Pragmatic Libertarian
Premium Member
The impression I'm getting is that a guy who leans more towards Neo-Marxist economics probably is gonna be the odd-one out, so I'll just sit and watch from the sidelines.

[metis is now sitting and watching from the sidelines :cool: ]
Are you a "capitalist"?
 

Revoltingest

Pragmatic Libertarian
Premium Member
Where do you think......arm, butt cheek, forehead?
sb-dollarsign.jpg
 

Slide

The 1st Rule.
dollar-sign-cow.jpg


Don't worry, Metis. Bessie here said, "HOLY !@#% that !@#%&*! hurt like a--"

Shut up, Bessie.

But no, to answer the question about socialized medicine. I don't see free healthcare as being contradictory to anarcho-capitalism. Instead of being provided by the government, however, it would be provided by citizens of the community. If you'd prefer to live in a society where the government provides the healthcare, that's your prerogative.

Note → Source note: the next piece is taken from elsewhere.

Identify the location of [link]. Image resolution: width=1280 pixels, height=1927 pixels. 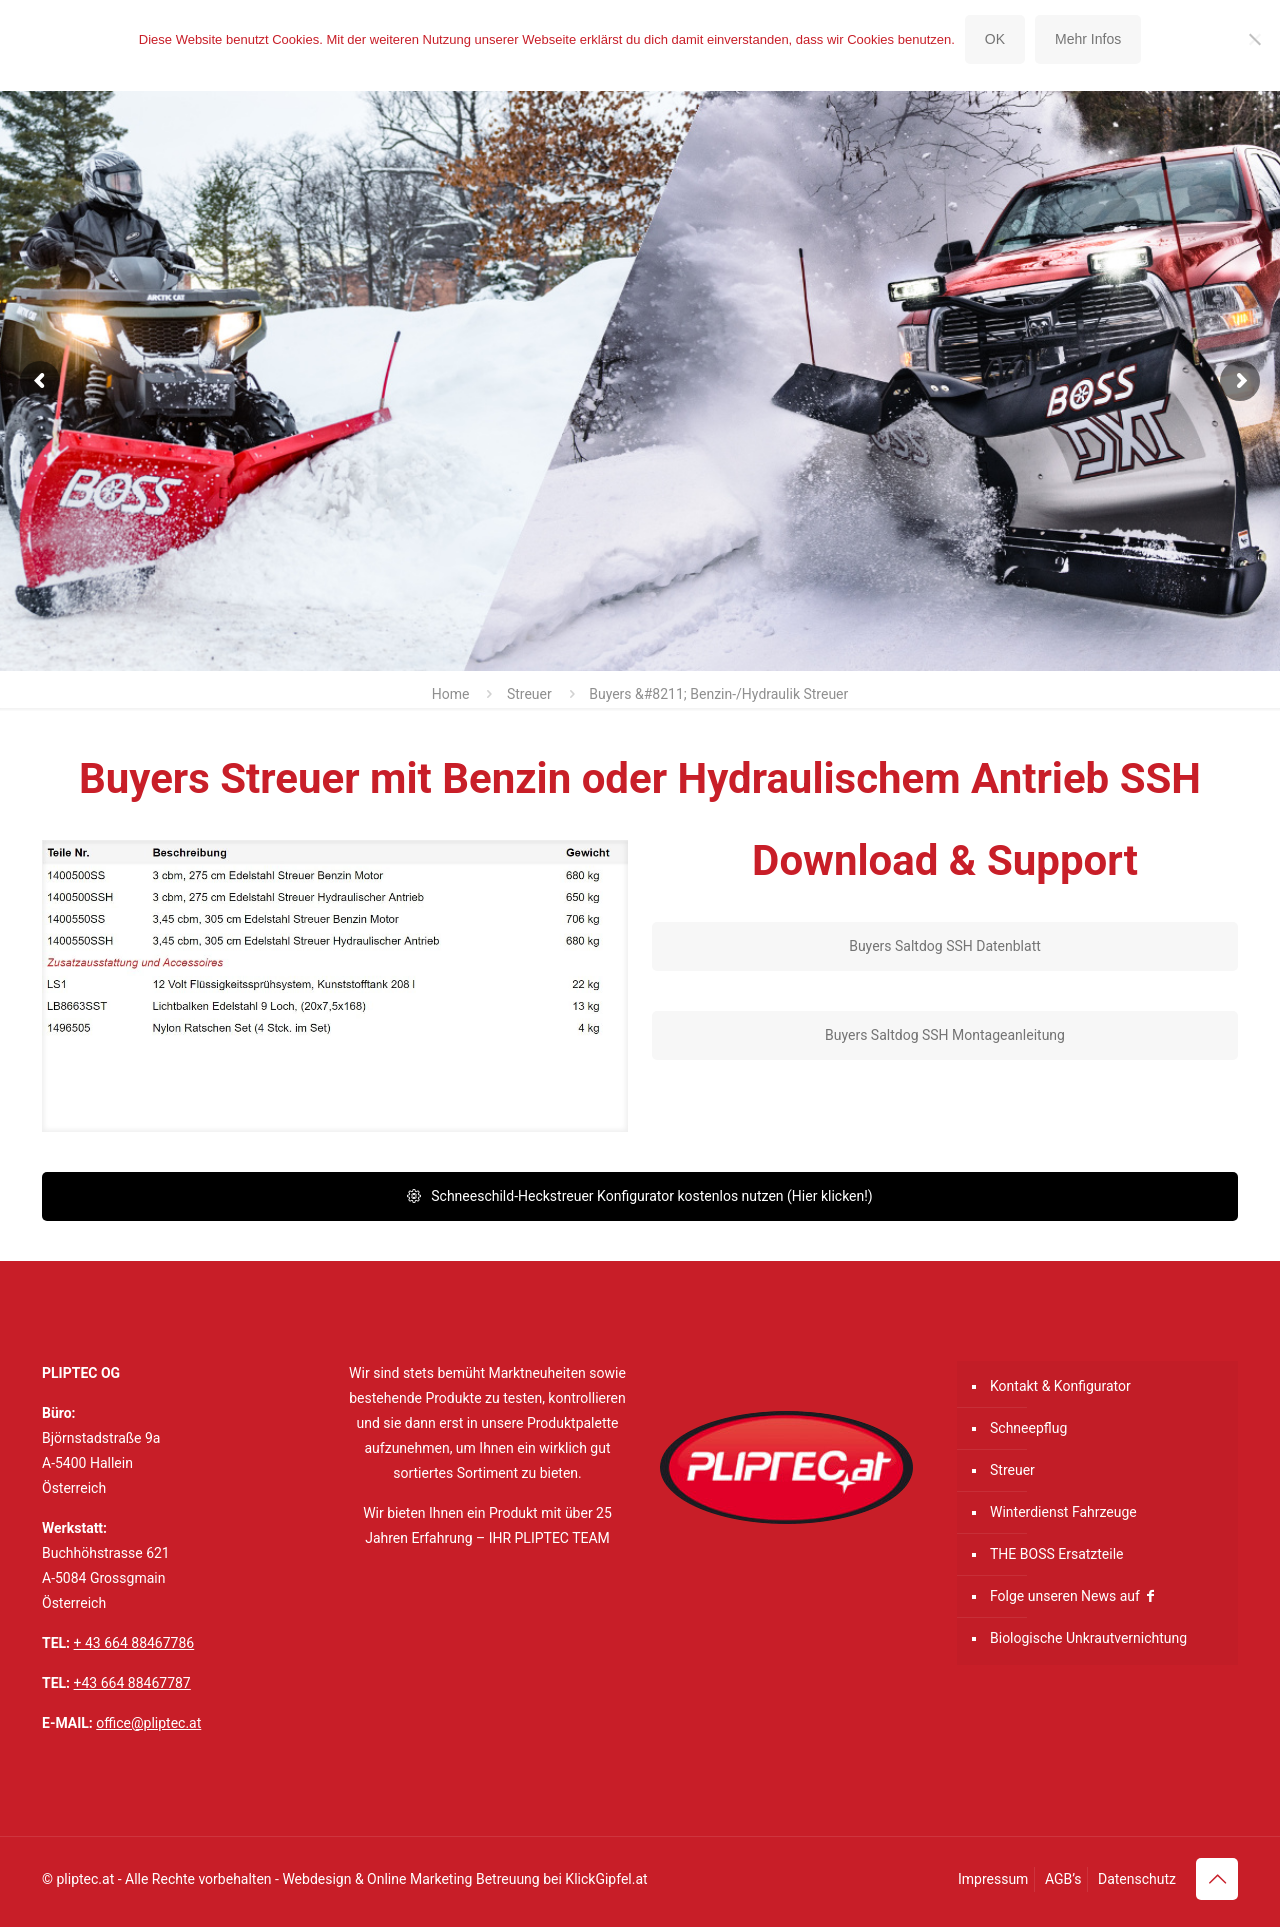
(335, 986).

I currently live on government health insurance, and I don't mind it, except they dictate what they will and won't cover. In my mind, no one should have to pay for medical services with a resource they don't have. In the ideal community (in my opinion), barter would be an acceptable system. Your doctor saves your life, so you mow his backyard every week or somesuch.